Russian Far East - 2014

 

When I woke this morning, I saw two things that surprised me.  First, I had a black eye after yesterday’s slip and fall at Avachinsky Volcano.  Second, and much more interestingly, the air was so clear that I could see all the way across Avacha Bay from my hotel.  The view across the bay was dominated by a beautiful cone-shaped volcano – Vachkazhets Peak – which I had climbed five days previously in much less pleasant weather.  I had not realized that it was possible to see Vachkazhets Peak from Avacha Bay, even though I had been on a boat on the bay that must have been almost in the shadow of the mountain – if there had been sunshine on that day to form shadows, that is.

I enjoyed the pleasure of choosing my own time to go to breakfast, and even selecting my own food, as the Avacha Hotel offers a buffet breakfast.  The sense of having been freed from prison continued!

I was due to meet Maro and the driver at 10:00am, making a leisurely start to the day that was very welcome after yesterday’s intense and prolonged physical efforts.  Our destination was half an hour’s drive east from Petropavlovsk-Kamchatsky, a black sand beach known as Khalaktriskiy Beach that faced east to the Pacific Ocean.

Although there was nothing remarkable about the morphology of the beach, its lovely setting and the beautiful weather made it a very attractive destination, so much so that I decided to walk its full length and back again, a distance of 12 kilometres.

The fine black sand appears to be washed into the sea by rivers that flow across the volcanic areas of the Kamchatka peninsula.  Once the sediment reaches the ocean, the turbulent wave action grinds the particles into the fine pieces of sand that are then deposited along the wave-sediment interface by onshore constructive depositional waves.

Clearly there are times when the waves are high-energy, as seen by several tree trunks deposited on the beach.  There are no trees growing near the beach itself, so these trees must have been carried downstream by rivers in flood, and then washed up on to beach face.

In one zone of the beach, a large berm had formed, while to the south, a pronounced progression of cusps was evident.  To the south of Khalaktriskiy Beach, some impressive coastal stacks could be seen.
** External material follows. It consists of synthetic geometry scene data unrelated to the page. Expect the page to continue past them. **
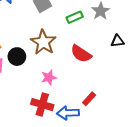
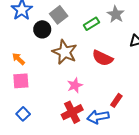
black circle: (17, 57) -> (42, 29), moved
red cross: (42, 105) -> (72, 112), turned -35

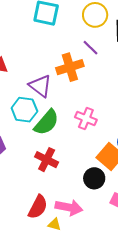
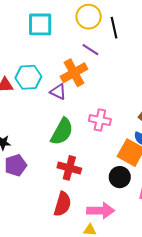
purple triangle: (40, 86) -> (58, 92), moved, size x0.7
cyan hexagon: (24, 110) -> (28, 77), moved
red semicircle: (38, 207) -> (63, 204), moved

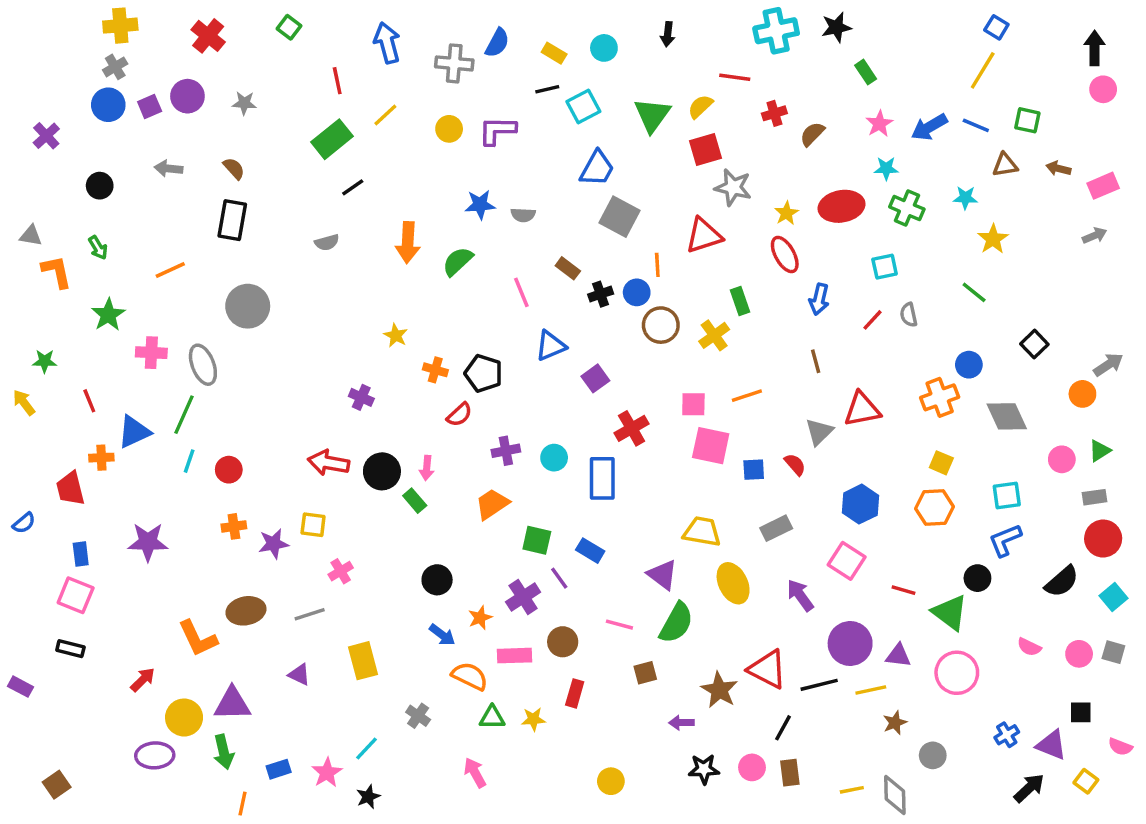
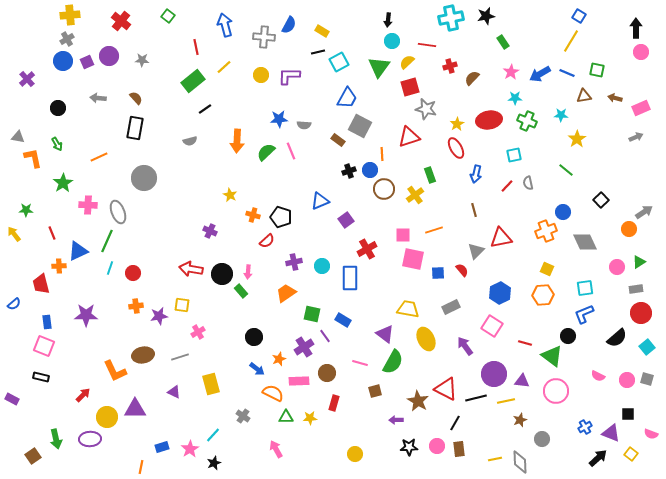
cyan circle: (604, 48) -> (392, 41), moved
brown rectangle: (568, 268) -> (338, 140), moved
pink line: (521, 292) -> (291, 151), moved
green arrow: (224, 752) -> (56, 439), moved

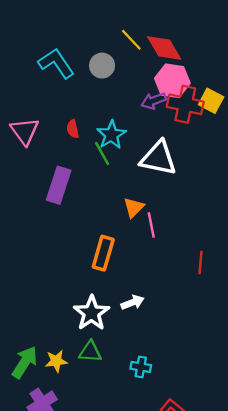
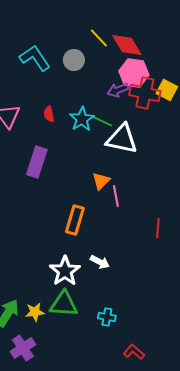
green line: (102, 154) -> (102, 121), moved, turned -35
white arrow: (133, 302) -> (100, 262), turned 48
green triangle: (90, 352) -> (64, 304), size x1.4

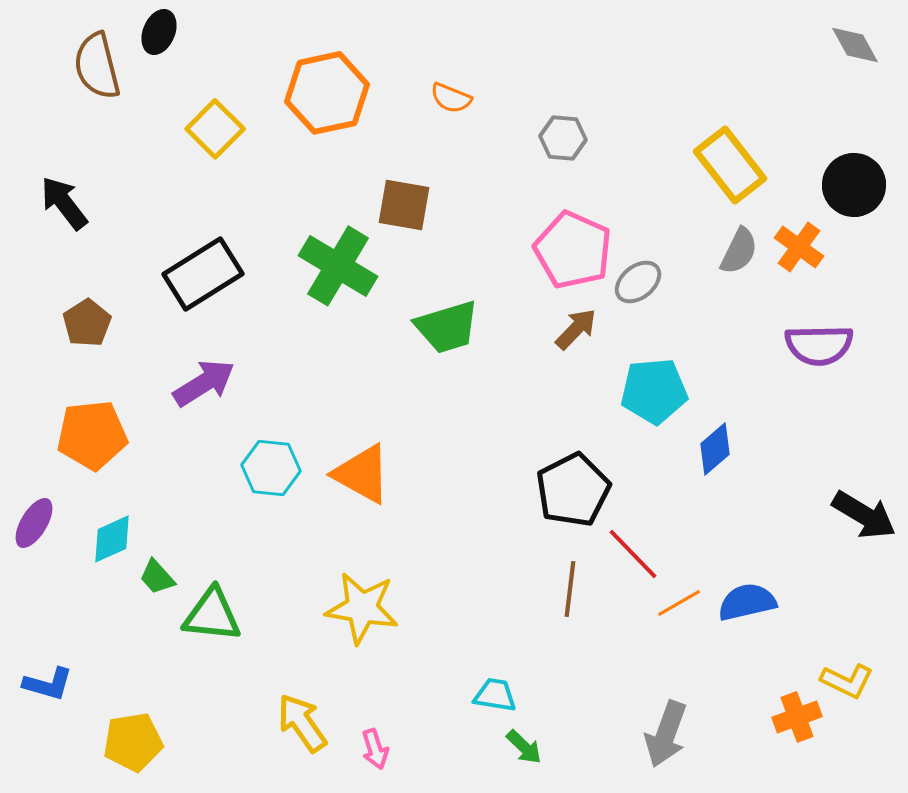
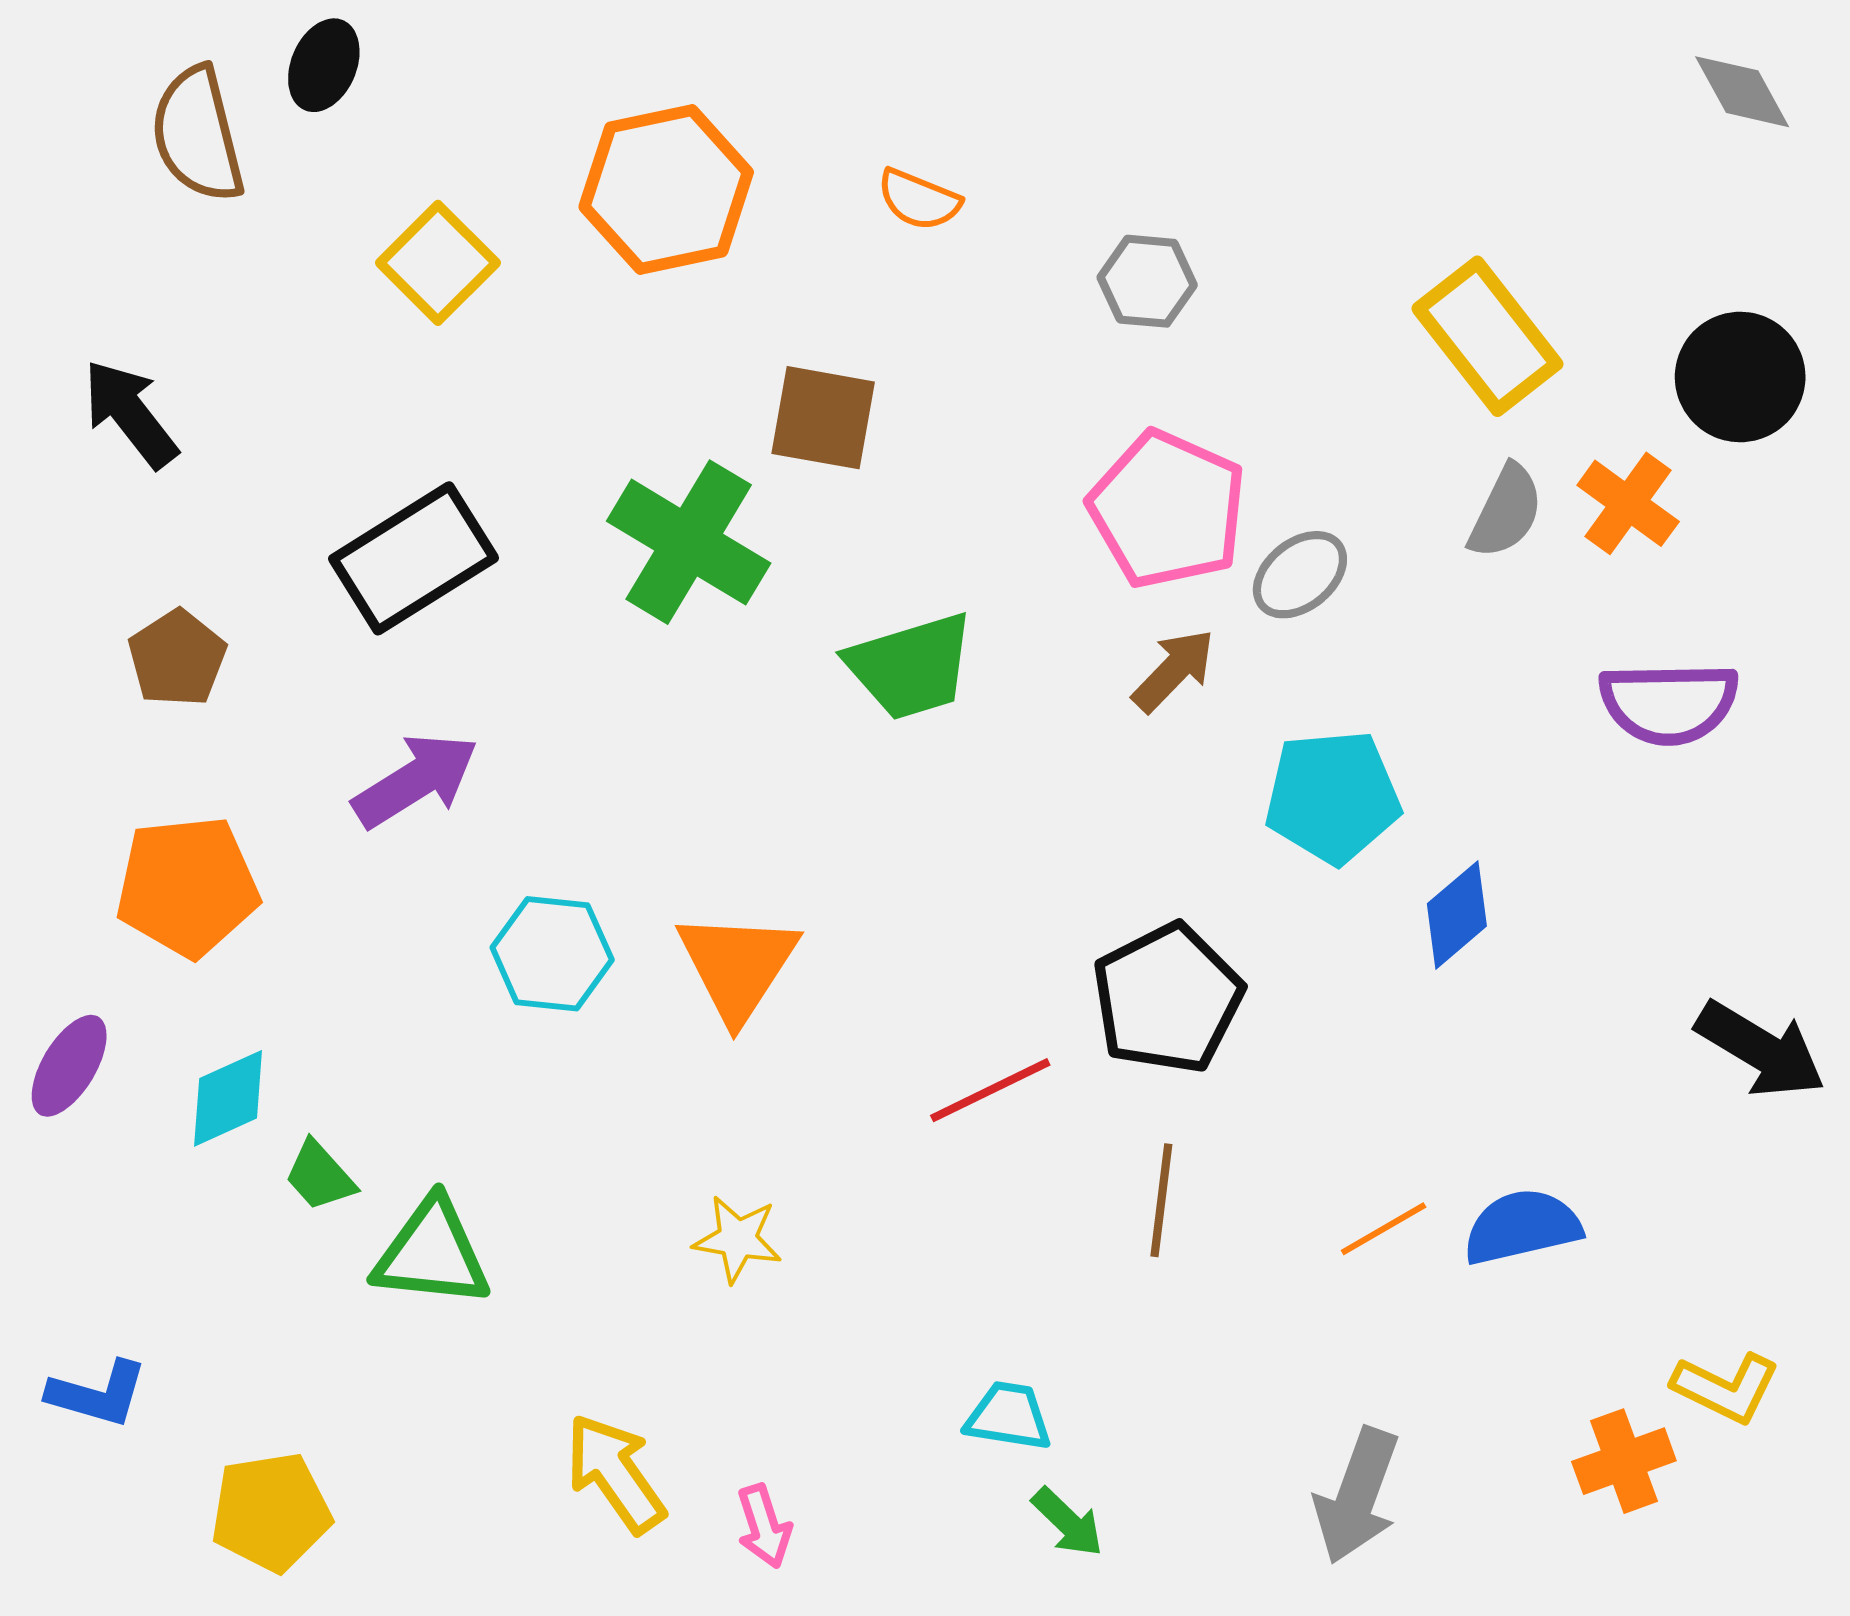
orange triangle: (362, 474) -> (738, 966), turned 34
red line: (633, 554) -> (990, 1090), moved, turned -72
yellow star: (362, 608) -> (738, 1239), size x0.6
In the sheltered swales of the hindune zone, a beautiful array of wildflowers was growing.  Fragrant wild roses seemed to be the dominant species, although other colourful halophilic species could also be seen in abundance.

The 12 kilometre walk took three hours, and it was something of a relief to return to the car and take the half hour drive back into Petropavlovsk-Kamchatsky.  Given the long walk at the beach, following the even longer walks the previous day, I decided to rest for a while before going out for further explorations – a decision that took quite a bit of self-discipline in the context of the beautiful summer’s day outside.

By 4:30pm, I could rest no longer – the perfect summer afternoon outside was beckoning me.  I was thinking of heading to the Institute of Volcanology (despite Maro’s comments that it offered nothing more of interest than the museum I had already visited), but I decided against it when I saw that it was far beyond reasonable walking distance from the hotel.

Therefore, I headed back to Lenin Square, Nikolskaya Hill and the waterfront area to take in some different aspects of Petropavlovsk-Kamchatsky’s superb location beside Avacha Bay, surrounded by volcanic peaks, all of which were visible in today’s crystal clear air.  Petropavlovsk-Kamchatsky’s buildings might leave something to be desired, but the city’s location is one of the very few that rivals the magnificence of Sydney Harbour.  It was sheer joy to wander the streets and the pathways of the hill, enjoying the relaxed summer feel of the city, and appreciating both the sea breeze and the beautiful afternoon lighting.

My walk lasted two hours, and I was fairly hungry by the time I returned to the hotel, having missed lunch.  It was therefore somewhat disappointing to arrive at the hotel’s café just after 6:30pm to be told I could not eat there as a Japanese tour group had booked the entire café.  If I wished to eat, I would have to wait until 9:00pm.

It was actually a blessing in disguise, as I only had to cross the street from the hotel to discover a great burger and fast food restaurant, where I managed to get a huge hamburger and a can of Dr Pepper (imported from South Korea!), all for 198 roubles (just under $6).  After several weeks in Russia, I am fortunately becoming mildly proficient at interpreting Russian menus, and I am finding that fast food menus are the easiest of all for me.